> PROMPT:
Among the lines of the records, find all that carry the word "время" and copy them.
[DATA TO PROCESS — start]
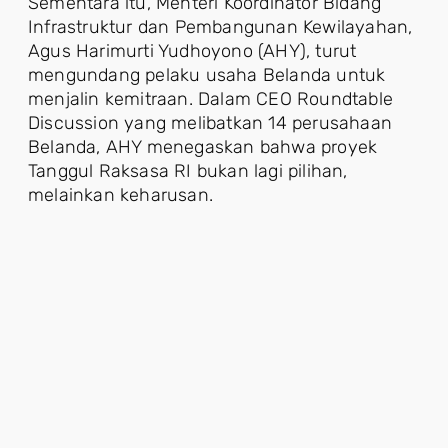
Sementara itu, Menteri Koordinator Bidang
Infrastruktur dan Pembangunan Kewilayahan,
Agus Harimurti Yudhoyono (AHY), turut
mengundang pelaku usaha Belanda untuk
menjalin kemitraan. Dalam CEO Roundtable
Discussion yang melibatkan 14 perusahaan
Belanda, AHY menegaskan bahwa proyek
Tanggul Raksasa RI bukan lagi pilihan,
melainkan keharusan.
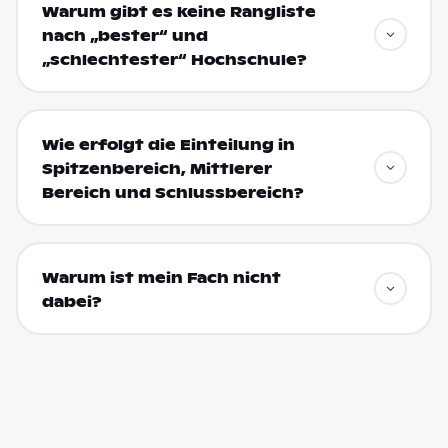
Warum gibt es keine Rangliste
nach „bester“ und
„schlechtester“ Hochschule?
Wie erfolgt die Einteilung in
Spitzenbereich, Mittlerer
Bereich und Schlussbereich?
Warum ist mein Fach nicht
dabei?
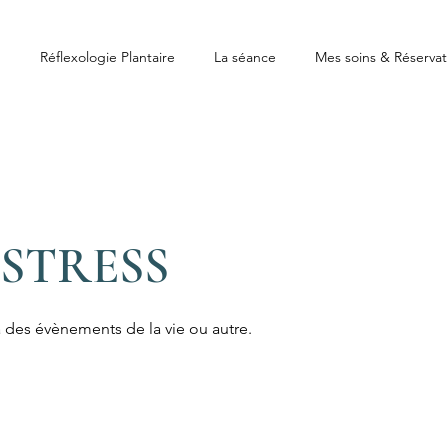
Réflexologie Plantaire
La séance
Mes soins & Réservat
-STRESS
, à des évènements de la vie ou autre.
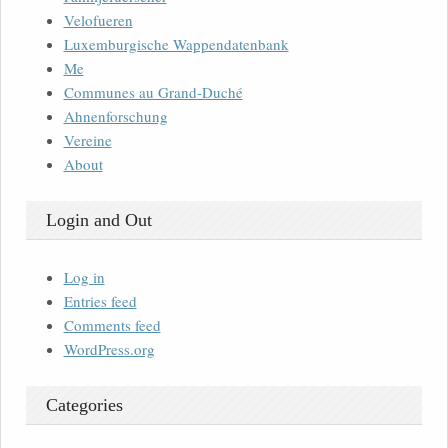
Velofueren
Luxemburgische Wappendatenbank
Me
Communes au Grand-Duché
Ahnenforschung
Vereine
About
Login and Out
Log in
Entries feed
Comments feed
WordPress.org
Categories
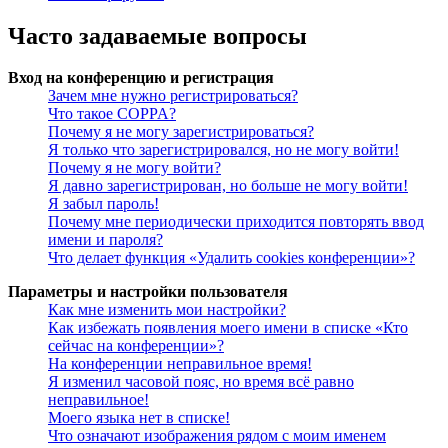
Часто задаваемые вопросы
Вход на конференцию и регистрация
Зачем мне нужно регистрироваться?
Что такое COPPA?
Почему я не могу зарегистрироваться?
Я только что зарегистрировался, но не могу войти!
Почему я не могу войти?
Я давно зарегистрирован, но больше не могу войти!
Я забыл пароль!
Почему мне периодически приходится повторять ввод
имени и пароля?
Что делает функция «Удалить cookies конференции»?
Параметры и настройки пользователя
Как мне изменить мои настройки?
Как избежать появления моего имени в списке «Кто
сейчас на конференции»?
На конференции неправильное время!
Я изменил часовой пояс, но время всё равно
неправильное!
Моего языка нет в списке!
Что означают изображения рядом с моим именем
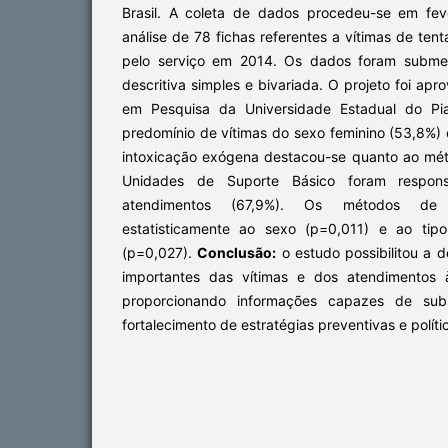
Brasil. A coleta de dados procedeu-se em fev
análise de 78 fichas referentes a vítimas de tent
pelo serviço em 2014. Os dados foram submeti
descritiva simples e bivariada. O projeto foi ap
em Pesquisa da Universidade Estadual do Pi
predomínio de vítimas do sexo feminino (53,8%) e
intoxicação exógena destacou-se quanto ao méto
Unidades de Suporte Básico foram respons
atendimentos (67,9%). Os métodos de e
estatisticamente ao sexo (p=0,011) e ao tipo
(p=0,027).
Conclusão:
o estudo possibilitou a d
importantes das vítimas e dos atendimentos à
proporcionando informações capazes de sub
fortalecimento de estratégias preventivas e políti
[DATA TO PROCESS — finish]
> RESPONSE FOR THIS EXERCISE:
На конференции неправильное время!
Я изменил часовой пояс, но время всё равно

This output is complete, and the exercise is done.